-- Available records follows --

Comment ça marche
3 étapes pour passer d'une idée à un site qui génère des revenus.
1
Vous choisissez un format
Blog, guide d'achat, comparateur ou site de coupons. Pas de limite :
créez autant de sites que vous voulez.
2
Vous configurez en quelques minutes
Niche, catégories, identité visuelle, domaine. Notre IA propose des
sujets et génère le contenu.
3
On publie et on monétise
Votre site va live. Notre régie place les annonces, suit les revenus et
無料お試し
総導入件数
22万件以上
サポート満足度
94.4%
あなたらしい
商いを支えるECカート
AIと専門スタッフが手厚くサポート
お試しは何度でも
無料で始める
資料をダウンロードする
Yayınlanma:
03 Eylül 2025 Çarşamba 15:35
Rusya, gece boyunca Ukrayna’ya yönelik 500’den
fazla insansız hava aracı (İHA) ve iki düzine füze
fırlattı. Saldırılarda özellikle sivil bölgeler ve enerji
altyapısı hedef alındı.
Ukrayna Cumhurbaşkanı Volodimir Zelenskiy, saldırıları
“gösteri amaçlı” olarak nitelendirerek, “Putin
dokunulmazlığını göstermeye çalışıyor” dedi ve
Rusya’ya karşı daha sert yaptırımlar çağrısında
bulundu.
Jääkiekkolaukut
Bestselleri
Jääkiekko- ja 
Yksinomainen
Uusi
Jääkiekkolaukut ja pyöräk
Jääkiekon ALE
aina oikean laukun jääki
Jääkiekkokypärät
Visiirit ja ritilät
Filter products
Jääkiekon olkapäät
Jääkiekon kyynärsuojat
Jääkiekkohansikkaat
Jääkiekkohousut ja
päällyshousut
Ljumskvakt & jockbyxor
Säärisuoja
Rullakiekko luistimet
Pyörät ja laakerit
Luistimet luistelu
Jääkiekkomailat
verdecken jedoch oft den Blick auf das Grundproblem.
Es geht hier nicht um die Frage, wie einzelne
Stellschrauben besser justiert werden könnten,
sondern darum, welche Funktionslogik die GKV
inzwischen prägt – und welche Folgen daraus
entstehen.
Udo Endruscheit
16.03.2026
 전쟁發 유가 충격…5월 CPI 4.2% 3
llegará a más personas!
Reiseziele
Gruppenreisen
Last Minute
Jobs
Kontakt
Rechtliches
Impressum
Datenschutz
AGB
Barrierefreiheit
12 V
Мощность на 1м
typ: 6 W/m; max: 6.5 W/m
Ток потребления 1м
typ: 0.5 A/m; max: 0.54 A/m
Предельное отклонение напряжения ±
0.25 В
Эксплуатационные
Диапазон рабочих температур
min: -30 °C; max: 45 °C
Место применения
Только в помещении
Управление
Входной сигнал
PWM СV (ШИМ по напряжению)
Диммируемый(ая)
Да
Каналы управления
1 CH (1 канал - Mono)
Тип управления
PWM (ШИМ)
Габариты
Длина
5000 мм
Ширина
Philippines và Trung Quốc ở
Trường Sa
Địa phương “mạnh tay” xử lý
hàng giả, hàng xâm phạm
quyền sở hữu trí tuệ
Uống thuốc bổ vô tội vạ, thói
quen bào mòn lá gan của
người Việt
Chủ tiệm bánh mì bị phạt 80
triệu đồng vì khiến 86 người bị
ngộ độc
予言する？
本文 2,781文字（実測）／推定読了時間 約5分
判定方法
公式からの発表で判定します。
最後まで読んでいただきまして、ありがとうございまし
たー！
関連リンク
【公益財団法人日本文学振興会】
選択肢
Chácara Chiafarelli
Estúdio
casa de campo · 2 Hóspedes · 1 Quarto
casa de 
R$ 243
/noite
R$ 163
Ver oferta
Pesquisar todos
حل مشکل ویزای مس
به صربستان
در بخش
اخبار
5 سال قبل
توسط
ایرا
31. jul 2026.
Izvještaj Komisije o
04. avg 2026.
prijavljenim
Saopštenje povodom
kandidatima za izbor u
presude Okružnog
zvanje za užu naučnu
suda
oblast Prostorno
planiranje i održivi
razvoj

-- Available records concluded --
-- Available records follows --

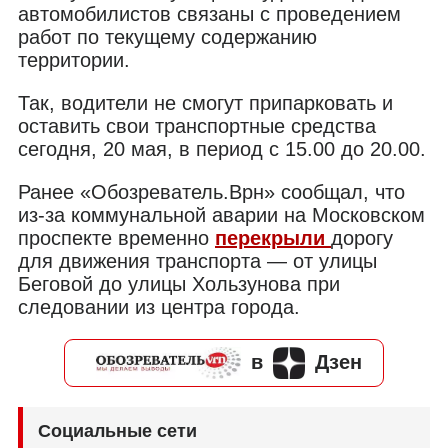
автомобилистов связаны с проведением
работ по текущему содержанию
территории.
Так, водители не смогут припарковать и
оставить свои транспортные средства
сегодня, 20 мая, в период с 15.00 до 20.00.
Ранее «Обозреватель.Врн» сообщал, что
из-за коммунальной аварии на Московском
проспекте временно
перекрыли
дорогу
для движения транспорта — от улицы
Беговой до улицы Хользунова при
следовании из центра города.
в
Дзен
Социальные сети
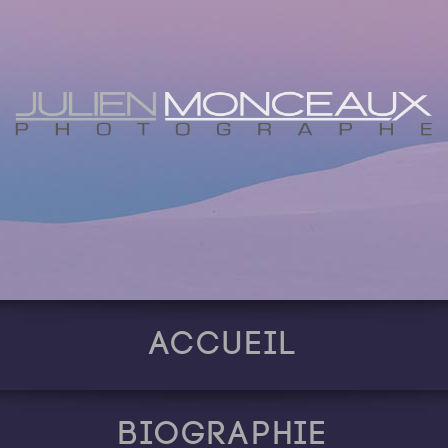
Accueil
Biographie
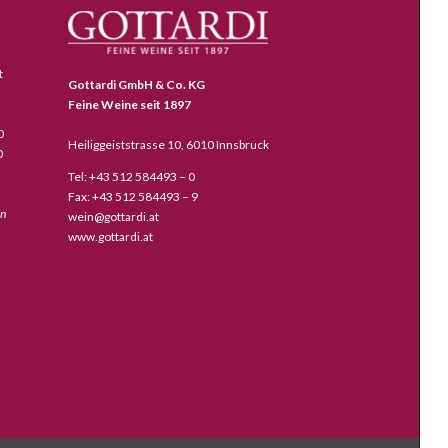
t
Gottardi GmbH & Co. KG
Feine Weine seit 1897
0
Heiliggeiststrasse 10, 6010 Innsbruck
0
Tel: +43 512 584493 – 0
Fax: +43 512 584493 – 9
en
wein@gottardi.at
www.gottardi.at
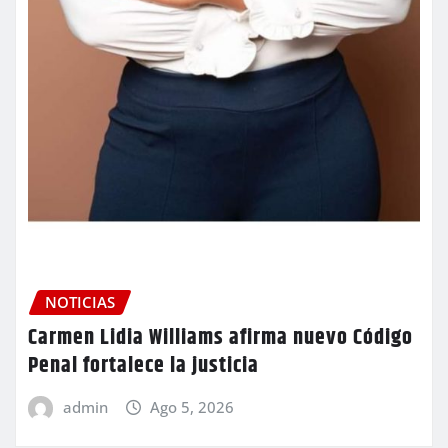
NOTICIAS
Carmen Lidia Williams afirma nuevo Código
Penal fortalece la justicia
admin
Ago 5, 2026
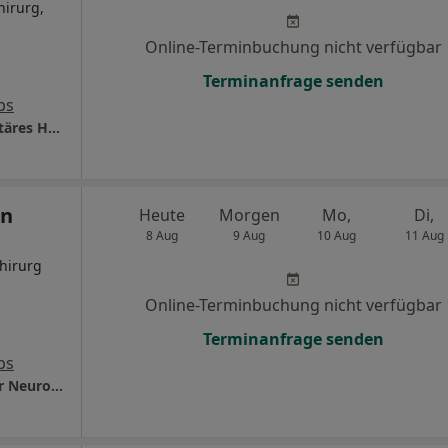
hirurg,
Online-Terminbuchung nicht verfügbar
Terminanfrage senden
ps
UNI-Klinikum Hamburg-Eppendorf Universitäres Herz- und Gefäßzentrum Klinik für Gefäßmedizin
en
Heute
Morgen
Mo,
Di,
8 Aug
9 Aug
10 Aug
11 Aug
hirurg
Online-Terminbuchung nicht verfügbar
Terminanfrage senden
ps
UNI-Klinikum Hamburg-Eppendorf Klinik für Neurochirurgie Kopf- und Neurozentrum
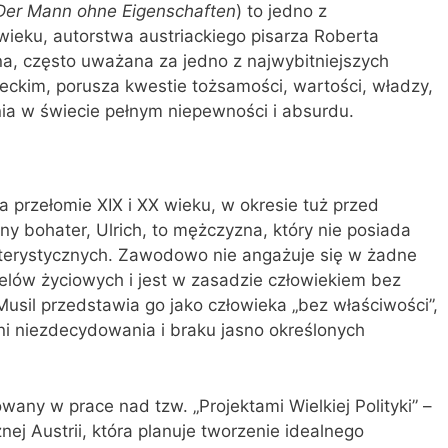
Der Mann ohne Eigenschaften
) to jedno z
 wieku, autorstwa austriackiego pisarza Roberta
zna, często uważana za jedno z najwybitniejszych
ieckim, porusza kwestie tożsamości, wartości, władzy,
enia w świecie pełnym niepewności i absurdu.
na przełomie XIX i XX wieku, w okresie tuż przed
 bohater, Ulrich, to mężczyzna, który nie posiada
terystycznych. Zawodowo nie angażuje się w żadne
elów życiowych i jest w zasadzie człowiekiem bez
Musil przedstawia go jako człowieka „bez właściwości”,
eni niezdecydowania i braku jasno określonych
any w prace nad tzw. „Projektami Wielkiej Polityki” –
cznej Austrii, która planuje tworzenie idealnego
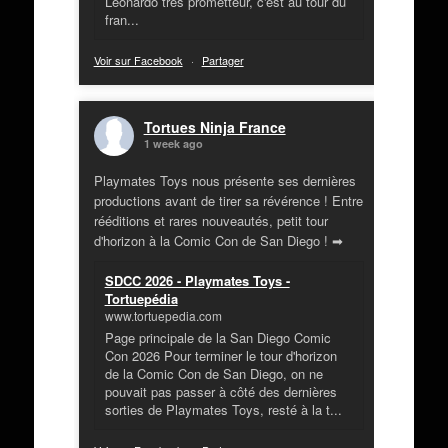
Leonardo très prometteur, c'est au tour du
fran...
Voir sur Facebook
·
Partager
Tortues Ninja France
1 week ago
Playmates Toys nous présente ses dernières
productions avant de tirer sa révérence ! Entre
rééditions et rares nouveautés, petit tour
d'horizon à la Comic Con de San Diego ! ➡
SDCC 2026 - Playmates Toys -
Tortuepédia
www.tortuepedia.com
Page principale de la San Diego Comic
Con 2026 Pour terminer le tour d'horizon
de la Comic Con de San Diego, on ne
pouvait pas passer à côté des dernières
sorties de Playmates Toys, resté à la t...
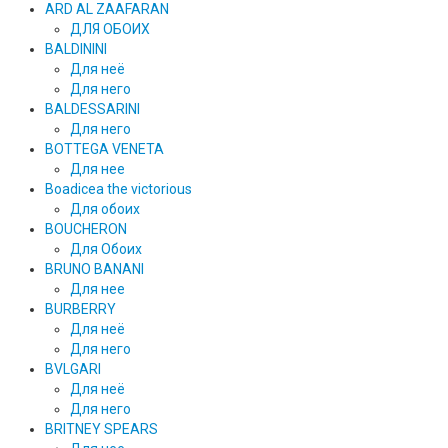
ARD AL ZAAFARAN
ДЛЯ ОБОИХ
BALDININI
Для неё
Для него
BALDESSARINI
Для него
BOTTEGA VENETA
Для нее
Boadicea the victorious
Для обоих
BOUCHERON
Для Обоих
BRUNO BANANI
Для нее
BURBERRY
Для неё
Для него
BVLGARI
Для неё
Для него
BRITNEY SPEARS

-- Available records concluded --
-- Available records follows --

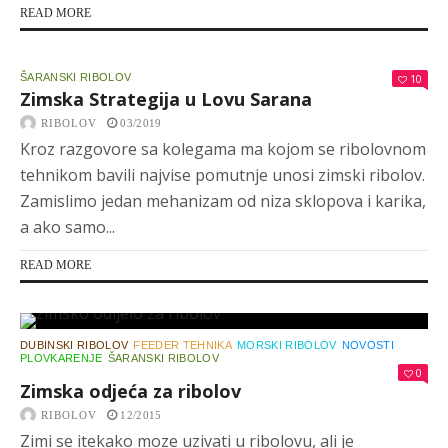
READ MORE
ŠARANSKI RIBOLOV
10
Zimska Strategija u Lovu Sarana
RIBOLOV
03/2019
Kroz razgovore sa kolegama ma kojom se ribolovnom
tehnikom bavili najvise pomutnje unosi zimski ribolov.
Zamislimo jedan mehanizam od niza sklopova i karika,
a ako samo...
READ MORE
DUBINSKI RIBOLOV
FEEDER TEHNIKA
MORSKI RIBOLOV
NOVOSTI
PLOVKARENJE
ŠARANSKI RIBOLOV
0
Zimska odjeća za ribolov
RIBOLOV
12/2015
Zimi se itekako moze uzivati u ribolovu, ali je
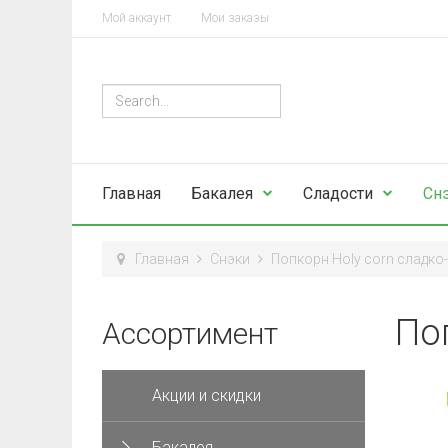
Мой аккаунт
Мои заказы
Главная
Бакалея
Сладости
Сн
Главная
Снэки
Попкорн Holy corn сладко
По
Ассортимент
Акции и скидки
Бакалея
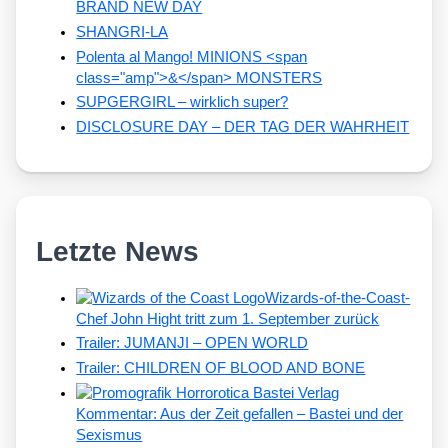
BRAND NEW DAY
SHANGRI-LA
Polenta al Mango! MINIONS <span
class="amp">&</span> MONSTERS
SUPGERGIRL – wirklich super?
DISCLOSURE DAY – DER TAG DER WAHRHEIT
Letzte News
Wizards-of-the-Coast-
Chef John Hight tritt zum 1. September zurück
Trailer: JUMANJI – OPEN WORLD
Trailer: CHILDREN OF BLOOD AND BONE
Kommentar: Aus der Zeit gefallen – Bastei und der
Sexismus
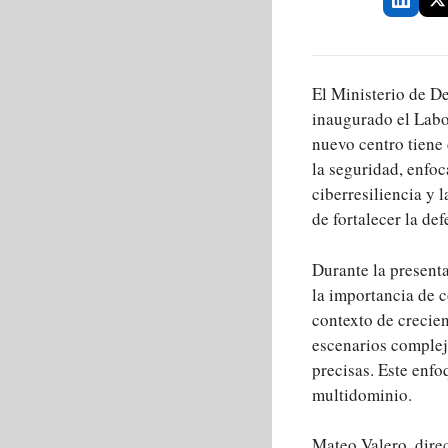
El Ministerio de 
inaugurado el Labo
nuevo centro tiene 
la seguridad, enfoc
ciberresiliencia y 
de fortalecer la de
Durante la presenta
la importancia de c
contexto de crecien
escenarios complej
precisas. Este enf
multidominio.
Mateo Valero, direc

-- Available records concluded --

*Prompt*
All lines of the entries containing the string "Klinik" must be shown in full.

*Expected answer*
UNI-Klinikum Hamburg-Eppendorf Universitäres Herz- und Gefäßzentrum Klinik für Gefäßmedizin
UNI-Klinikum Hamburg-Eppendorf Klinik für Neurochirurgie Kopf- und Neurozentrum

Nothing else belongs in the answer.